Conseguir un resultado era imprescindible, impostergable. Se consiguió. La esperanza es que, a partir del resultado, nos tranquilicemos todos. A ver si el equipo empieza a consolidarse y a jugar. Esto último por sobre todo. La excursión a Ecuador mostró algún dato alentador en el segundo tiempo y también la reiteración de problemas de difícil solución. Se ganó y es fundamental pero que eso no nos aleje de la realidad, no nos engañe.
El primer tiempo fue insoportable. Ellos tuvieron más la pelota pero llegaron poco y nada. Un tiro por arriba del travesaño, esa que el Chiqui Pérez cortó con falta al borde del área, la que se anuló por mano y esa que perdió el Chiqui en un costado de la cancha. Quiso cubrir para que saliera, se la afanaron y derivó en una llegada clara que tomó a la defensa mal parada. Si terminaba en gol, al Chiqui era para matarlo ahí mismo.
El que nos hayan llegado poco puede parecer indicador de solidez defensiva pero la verdad es que a Boca se lo veía vulnerable por los dos costados. Albín, lo sabemos, no es fuerte en la marca y Pablito Ledesma no lo ayudaba nada. Por el otro lado, Nico Colazo jugaba prácticamente al lado de Clemente pero eso no alcanzaba para darle seguridad a la zona. Había insinuaciones peligrosas de Arroyo y de Paredes pero por suerte, Barcelona terminó siempre mal. Damián Díaz, de gran partido en Montevideo contra Nacional, esta vez no apareció mucho y Burdisso se las compuso para que Nahuelpan no tuviera peso en el desarrollo.
En cuanto a posesión de bola, la perdíamos enseguida. Buen partido de Pichi Erbes (que definitivamente hoy por hoy es más que Somoza, Carlos), la entrega de siempre por parte de Ribair pero mientras no tengamos en cancha un tipo que la cuide, que la administre, que la haga circular con criterio, la deuda de fútbol no será saldada.
A poco más de cinco minutos de finalizar el primer tiempo contamos con ese tiro de Clemente desde fuera del área, mal ejecutado pero que fue un hallazgo dentro de lo que hasta ese momento era el juego, un signo de que Boca podía llegar. Y a continuación estuvo la del Burrito Martínez, muy buen pase de Viatri, pique vertical del Burro y bien definida con derecha a colocar al palo más lejano, el que se le haya ido por pocos centímetros no cambia el concepto. Fueron atisbos de que en el segundo tiempo se podía mejorar, que había elementos como para que así fuera.
A poco de empezado el segundo tiempo tuvimos un corner y este gil que escribe lo celebró casi como si hubiese sido un gol. ¡Un corner! Todo un logro. Boca, en esos primeros minutos después del descanso, jugaba el partido más metido en campo rival, la pelota ya no era de ellos por tanto tiempo.
Los dos goles con pocos minutos de diferencia dejaron el partido terminado. Porque ellos quedaron nocaut, se derrumbaron como un castillo de barajas. Y en el último tramo, estaba más para el tercero nuestro que para el descuento, aunque finalmente no haya sido eso lo que ocurrió.
Acertamos dos pelotas paradas. Ahora bien, lo mal que defendieron ellos es un dato que no podemos dejar de anotar. En el primero, cuando Nico abrió el corner, el que estaba en el primer palo, Paredes, automáticamente tendría que haber salido corriendo hacia delante. No lo hizo, ganó Guille Burdisso arriba y el Burrito, muy enchufado, conectó y metió. Si Paredes hubiese salido de su posición, como debió haberlo hecho, el Burro hubiese estado off side. Se durmió Paredes. Gracias, Paredes.
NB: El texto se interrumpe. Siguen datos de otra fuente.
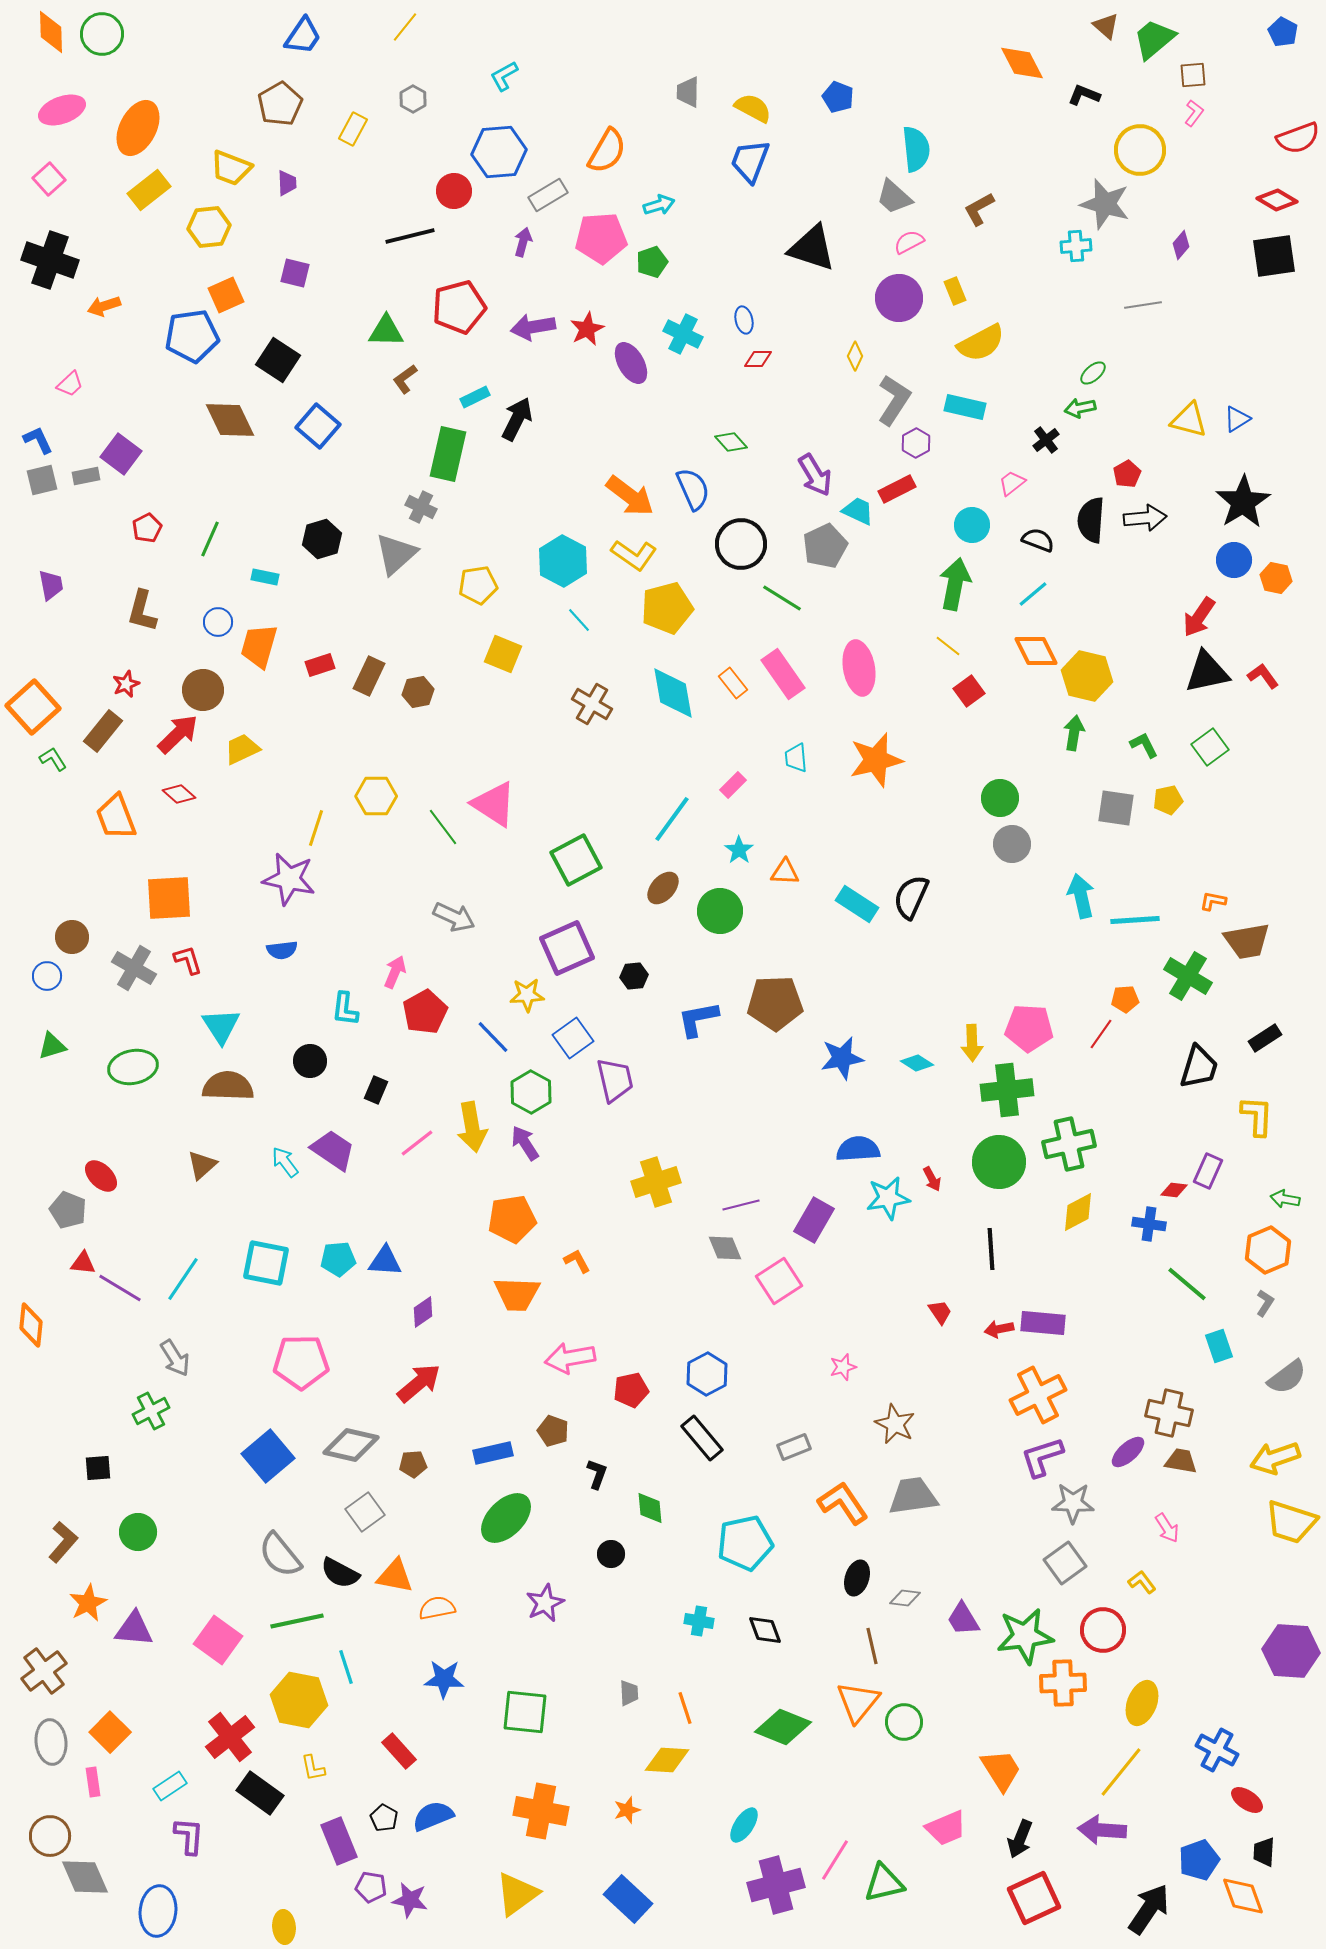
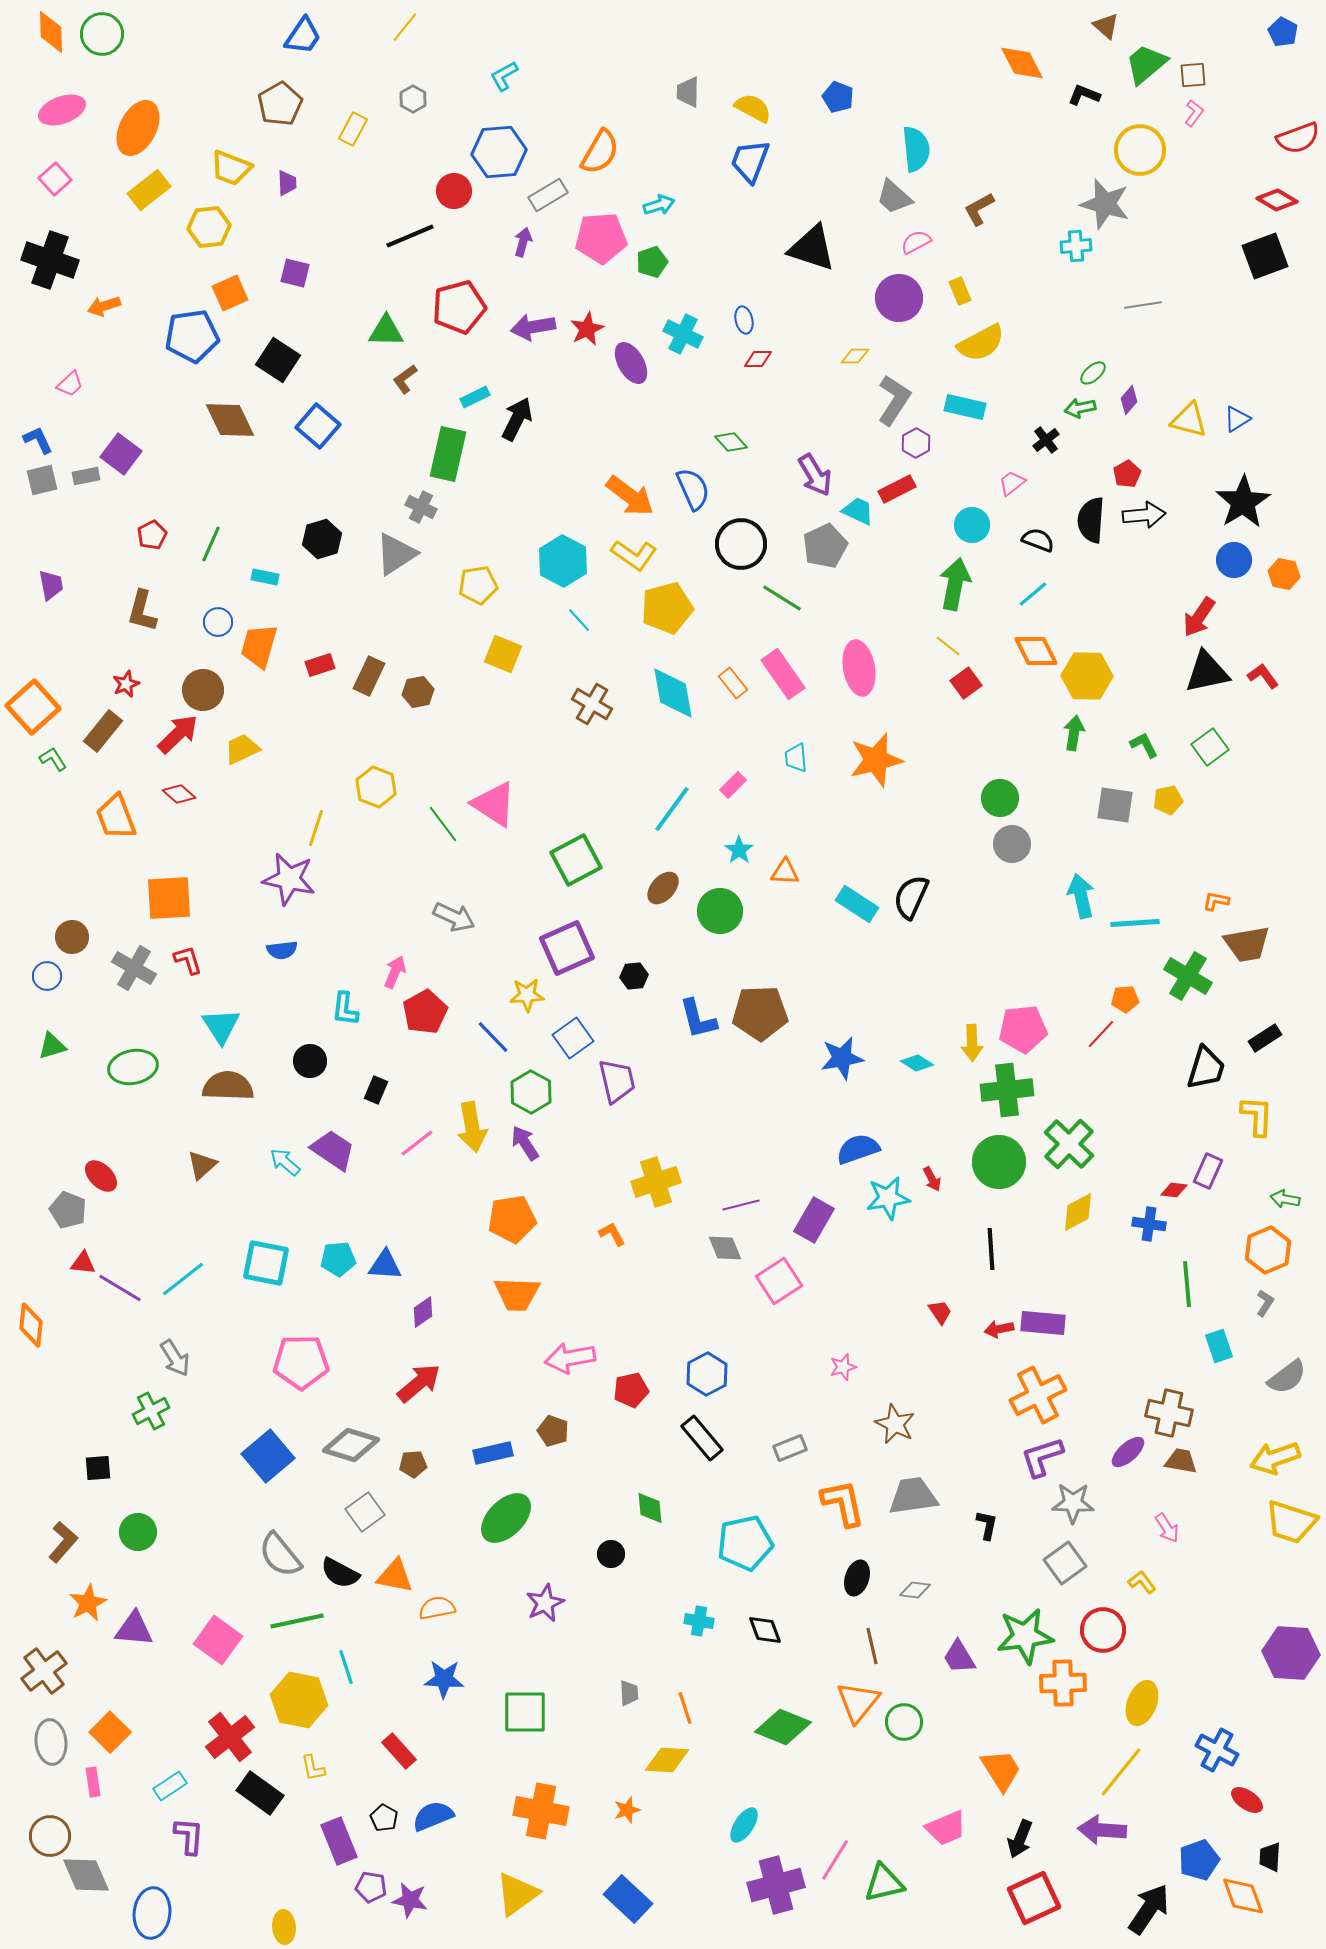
green trapezoid at (1154, 39): moved 8 px left, 25 px down
orange semicircle at (607, 151): moved 7 px left, 1 px down
pink square at (49, 179): moved 6 px right
black line at (410, 236): rotated 9 degrees counterclockwise
pink semicircle at (909, 242): moved 7 px right
purple diamond at (1181, 245): moved 52 px left, 155 px down
black square at (1274, 256): moved 9 px left; rotated 12 degrees counterclockwise
yellow rectangle at (955, 291): moved 5 px right
orange square at (226, 295): moved 4 px right, 2 px up
yellow diamond at (855, 356): rotated 64 degrees clockwise
black arrow at (1145, 518): moved 1 px left, 3 px up
red pentagon at (147, 528): moved 5 px right, 7 px down
green line at (210, 539): moved 1 px right, 5 px down
gray triangle at (396, 554): rotated 9 degrees clockwise
orange hexagon at (1276, 578): moved 8 px right, 4 px up
yellow hexagon at (1087, 676): rotated 12 degrees counterclockwise
red square at (969, 691): moved 3 px left, 8 px up
yellow hexagon at (376, 796): moved 9 px up; rotated 21 degrees clockwise
gray square at (1116, 808): moved 1 px left, 3 px up
cyan line at (672, 819): moved 10 px up
green line at (443, 827): moved 3 px up
orange L-shape at (1213, 901): moved 3 px right
cyan line at (1135, 920): moved 3 px down
brown trapezoid at (1247, 941): moved 3 px down
brown pentagon at (775, 1003): moved 15 px left, 10 px down
blue L-shape at (698, 1019): rotated 93 degrees counterclockwise
pink pentagon at (1029, 1028): moved 6 px left, 1 px down; rotated 9 degrees counterclockwise
red line at (1101, 1034): rotated 8 degrees clockwise
black trapezoid at (1199, 1067): moved 7 px right, 1 px down
purple trapezoid at (615, 1080): moved 2 px right, 1 px down
green cross at (1069, 1144): rotated 33 degrees counterclockwise
blue semicircle at (858, 1149): rotated 15 degrees counterclockwise
cyan arrow at (285, 1162): rotated 12 degrees counterclockwise
blue triangle at (385, 1261): moved 4 px down
orange L-shape at (577, 1261): moved 35 px right, 27 px up
cyan line at (183, 1279): rotated 18 degrees clockwise
green line at (1187, 1284): rotated 45 degrees clockwise
gray diamond at (351, 1445): rotated 4 degrees clockwise
gray rectangle at (794, 1447): moved 4 px left, 1 px down
black L-shape at (597, 1474): moved 390 px right, 51 px down; rotated 8 degrees counterclockwise
orange L-shape at (843, 1503): rotated 22 degrees clockwise
gray diamond at (905, 1598): moved 10 px right, 8 px up
purple trapezoid at (963, 1619): moved 4 px left, 38 px down
purple hexagon at (1291, 1651): moved 2 px down
green square at (525, 1712): rotated 6 degrees counterclockwise
black trapezoid at (1264, 1852): moved 6 px right, 5 px down
gray diamond at (85, 1877): moved 1 px right, 2 px up
blue ellipse at (158, 1911): moved 6 px left, 2 px down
En el segundo, Colazo la mete en el área desde la derecha, gana el Chiqui de cabeza y gol. Es difícil de de entender cómo Barcelona puede haber dado tantas facilidades porque cuando el centro iba en el aire, ya se podía adivinar que iba a ser gol. Ningún jugador de Boca estaba bien marcado, no hicieron ni hombre ni zona.
Con Barcelona vencido, con el triunfo prácticamente asegurado, Boca hizo correr mejor la pelota. ¡Por fin! Bueno lo del Burro, el Narigón Viatri mejoró, igual Pablito Ledesma. Una lástima ese penal innecesario de Clemente al final, era para que lo acompañara, no para que lo cruzara. Lo que pudo haber sido 3-0 fue 2-1 y ojo, que los goles pueden pesar en la definición y bien sabemos que no estamos para regalar nada.
Ahora viene Unión a La Bombonera. Está casi descendido, no le gana a nadie. Los suplentes nuestros son mejores que los titulares de ellos. En una de esas vuelve Román. Ganamos en Ecuador, ahora tenemos que seguir ganando. Y crecer, crecer…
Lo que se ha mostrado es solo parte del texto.